And also, we are delighted to announce that the first crop of our new Lyscom apple trees will be available for sale shortly. (You’ll perhaps remember that the Lyscom originated here in the 1730s) Again, thanks to Karen, grafts from the sole surviving tree were taken several years ago, and 15 or so are now ready to find new homes. More on that soon.
In keeping with its renewed mission of actively promoting historic preservation in Southborough, the Society today launches its list of historic structures that are threatened with demolition. Over the course of the next few weeks, we’ll be introducing you to various buildings around town, explaining the factors that threaten them with destruction, and offering some suggestions for their preservation.
#1 The Barn at 135 Deerfoot Road
Number one on our list of endangered structures is the barn at 135 Deerfoot Road., which Brendon Homes purchased earlier this year as part of a 25-acre agricultural parcel, and then almost immediately applied to demolish. It is currently subject to the Demolition Delay By-law, though these protections will shortly expire. Some of you will remember my criticism of the Board of Selectmen for choosing not to place this agricultural parcel in front of Town Meeting to debate its acquisition and preservation—despite the recommendation to the contrary of every relevant Town committee and commission. And in fact, my comments turned out to be exactly on point. Instead of keeping the land out of development, the former farm will now be carved up into six housing lots, the 1870s farmhouse will be destroyed, and more traffic and more school-age kids and more demands on our already overtaxed Town services will be a reality.
However, there is still hope for the magnificent barn.

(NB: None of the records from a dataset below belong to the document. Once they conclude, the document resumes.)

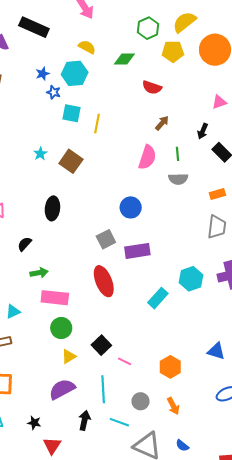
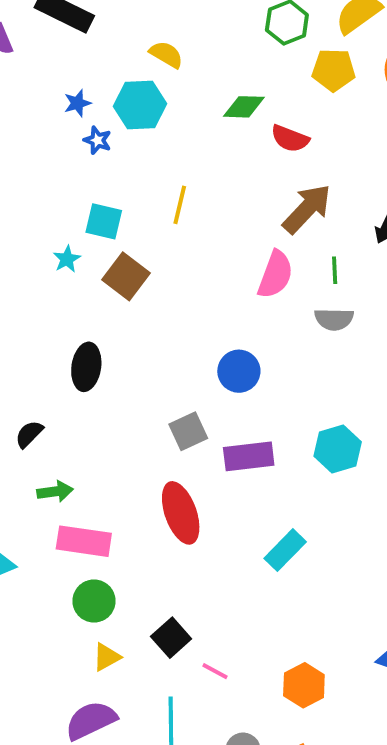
green diamond: (124, 59) -> (244, 107), moved
cyan square: (71, 113) -> (104, 221), moved
brown arrow: (162, 123) -> (307, 209), size x1.8
cyan hexagon: (191, 279) -> (338, 449), moved

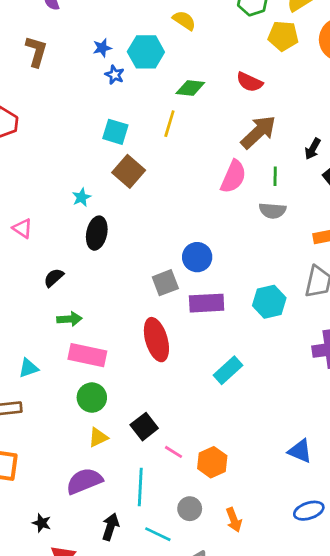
yellow semicircle: (166, 54) -> (184, 20), moved
green diamond: (244, 107) -> (190, 88), moved
cyan star: (67, 259) -> (82, 197), moved
blue circle: (239, 371) -> (197, 257), moved
orange hexagon: (304, 685) -> (212, 462), moved

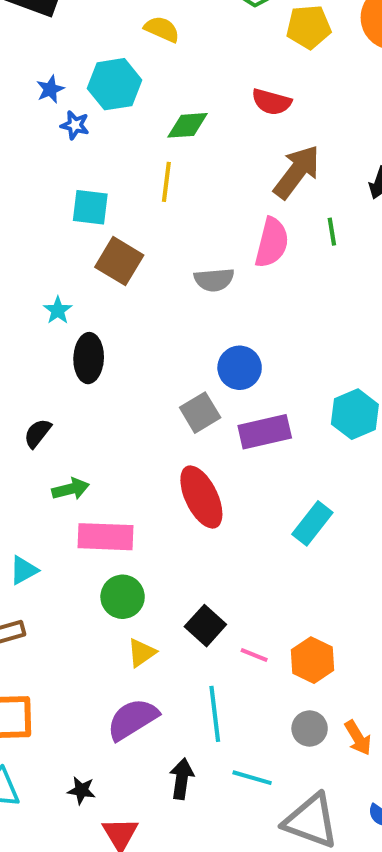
gray semicircle: (272, 211) -> (214, 280), moved
gray circle: (190, 509) -> (310, 729), moved

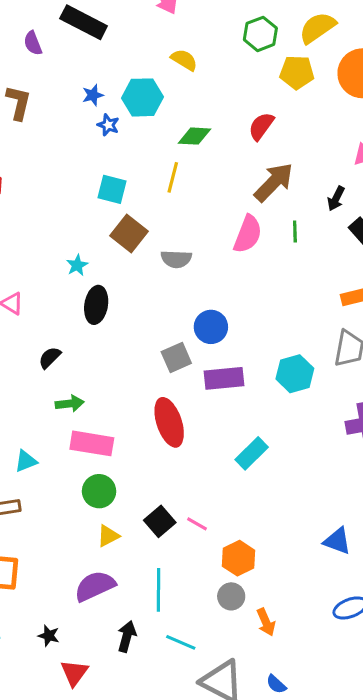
red semicircle: (272, 102) -> (261, 126), turned 104
gray semicircle: (214, 280) -> (176, 259), moved
pink line: (254, 655) -> (197, 524), moved
gray circle: (310, 729) -> (231, 596), moved

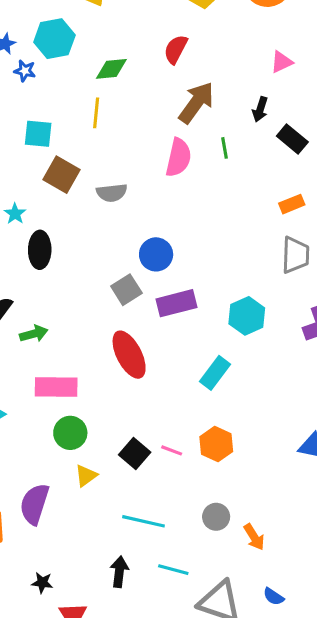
cyan hexagon: (295, 374) -> (247, 316), moved
green arrow: (70, 404) -> (34, 334), moved
orange hexagon: (239, 558) -> (216, 444), moved
purple semicircle: (95, 586) -> (34, 504), moved, turned -39
cyan line: (158, 590) -> (144, 521), turned -69

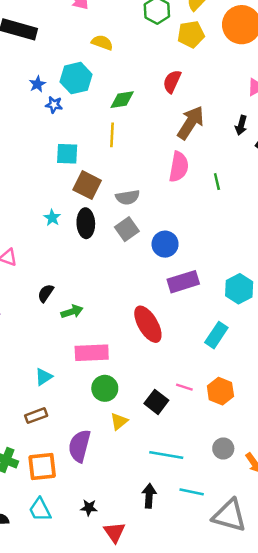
green line: (225, 148) -> (217, 182), moved
black ellipse: (40, 250) -> (86, 223), moved
gray square: (126, 290) -> (127, 229), moved
pink line: (172, 450) -> (184, 387), moved

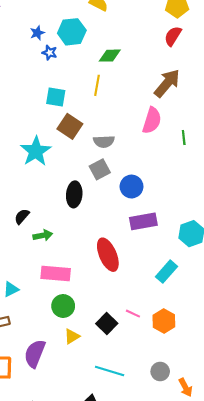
red semicircle: (172, 81) -> (173, 36), moved
cyan star: (52, 218) -> (36, 151), size x2.0
black ellipse: (86, 223) -> (74, 194), moved

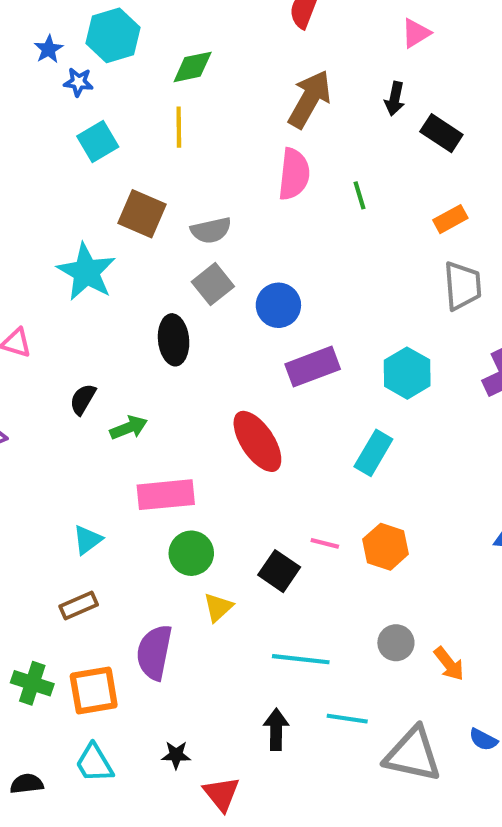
cyan square: (56, 97) -> (98, 141), moved, turned -30

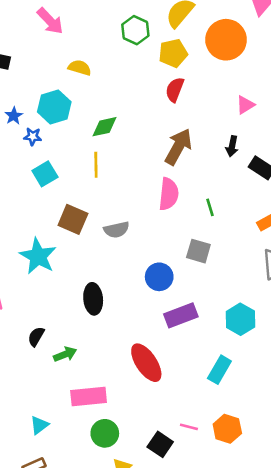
gray square: (213, 284) -> (198, 251), moved, turned -35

This wonderful 19th century structure is in pristine shape. Made mostly of now-extinct American chestnut, the 3-story wooden barn is sound and almost entirely free of rot or pests. Best of all, it is largely of mortise and tenon construction, meaning that it is put together with wooden pegs and fitted joints, much like Lincoln logs. This makes buildings like these very easy to disassemble and move—essentially you label the pieces and simply take them down in the reverse order they were put up.
Both the Historical Society and the Historical Commission have urged Brendon Homes to help move and preserve the structure, and there may be a glimmer of light here. We have been investigating whether or not this magnificent barn might find a new home at Chestnut Hill Farm, where there is a need for additional educational and meeting space. What a fantastic act of civic responsibility it would be if Brendon Homes would subsidize the moving and preservation of this structure!
Let’s hope the agricultural gods hear our prayers, because it would be a crime to lose this very rare survivor of Southborough’s agricultural past.
Editor’s Note: Our Endangered Building List consists of structures that are actively threatened with demolition, demolition by neglect, or by changing patterns of use that would harm their architectural integrity. Buildings are added to the list in the order proposed, and their numeration does not necessarily indicate ranking or perceived level of threat.